Непоседливый король повадился отплывать от корабля в отдаленные бухточки залива и несколько раз высаживался на Капри поохотиться на африканских куропаток. Кавалер теперь не мог сопровождать его. Ноги у него болели, и он не в силах был карабкаться по крутым каменистым склонам горных хребтов острова. Не плавал он с королем и на охоту с острогой на рыбу-меч и вообще отказался от рыбной ловли, чем так любил заниматься совсем еще недавно, а проводил большую часть дня под тентом на шканцах, перечитывая книги, встречаясь с женой и героем только за ужином. Отужинав, они иногда выходили на корму полюбоваться ночным небом и очертаниями стоящих поблизости кораблей. Хотя Кавалер прекрасно знал, почему на корме горели три фонаря (таким образом в темноте отмечали флагман), он представлял порой, правда, тут же сердился на себя за подобную глупую детскую мыслишку, будто три зажженных фонаря символизируют супругу, героя и его самого.
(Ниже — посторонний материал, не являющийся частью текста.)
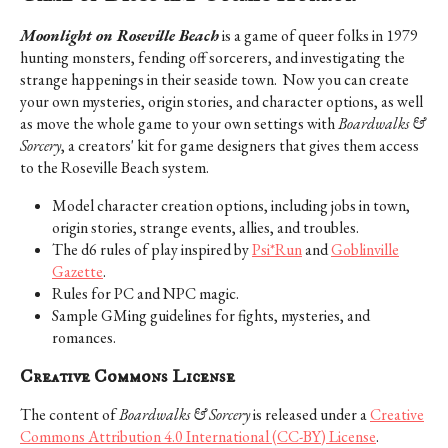
Moonlight on Roseville Beach
is a game of queer folks in 1979
hunting monsters, fending off sorcerers, and investigating the
strange happenings in their seaside town. Now you can create
your own mysteries, origin stories, and character options, as well
as move the whole game to your own settings with
Boardwalks &
Sorcery
, a creators' kit for game designers that gives them access
to the Roseville Beach system.
Model character creation options, including jobs in town,
origin stories, strange events, allies, and troubles.
The d6 rules of play inspired by
Psi*Run
and
Goblinville
Gazette
.
Rules for PC and NPC magic.
Sample GMing guidelines for fights, mysteries, and
romances.
Creative Commons License
The content of
Boardwalks & Sorcery
is released under a
Creative
Commons Attribution 4.0 International (CC-BY) License
.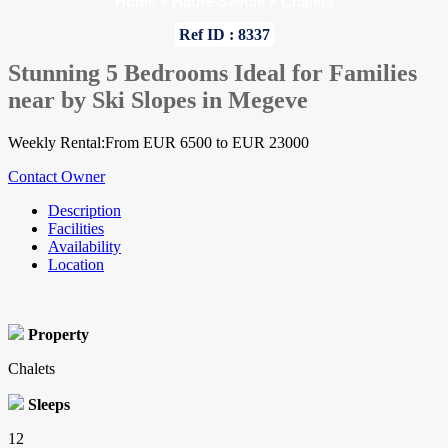
Home
»
Haute-Savoie
»
Chalets
Ref ID : 8337
Stunning 5 Bedrooms Ideal for Families
near by Ski Slopes in Megeve
Weekly Rental:From EUR 6500 to EUR 23000
Contact Owner
Description
Facilities
Availability
Location
Property
Chalets
Sleeps
12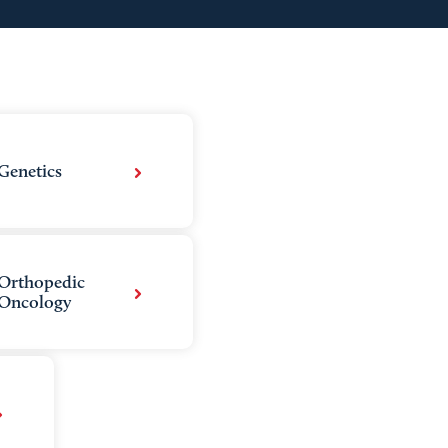
Genetics
Orthopedic
Oncology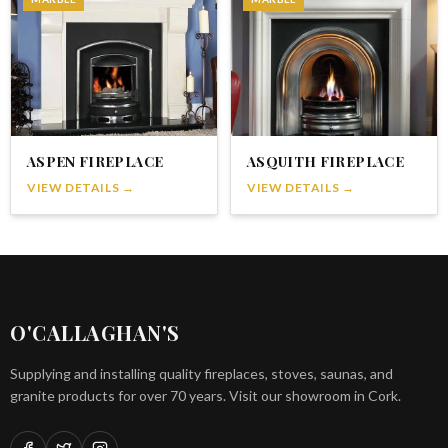
ASPEN FIREPLACE
ASQUITH FIREPLACE
VIEW DETAILS →
VIEW DETAILS →
O'CALLAGHAN'S
Supplying and installing quality fireplaces, stoves, saunas, and
granite products for over 70 years. Visit our showroom in Cork.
Все они воображали о себе черт-те что, возможно, житье на водах залива способствовало усилению их самомнения. Герой считал свою деятельность на этом поприще от имени бурбонских монархов очередной ступенькой славы, к тому же он по-прежнему парил на крыльях любви. Как-то ночью, вместе с героем в его каюте, жена Кавалера взяла с полочки подле постели наглазную повязку и примерила на свой правый глаз. Такая выходка шокировала его, и он настоятельно попросил немедленно положить повязку на место.

— Нет уж, позволь мне поносить ее немного, — запротестовала Кавалерша. — Мне очень хочется побыть одноглазой, чтобы походить на тебя.

— Да ты и без того — это я, — ответил он, как всегда говорят и чувствуют настоящие любовники.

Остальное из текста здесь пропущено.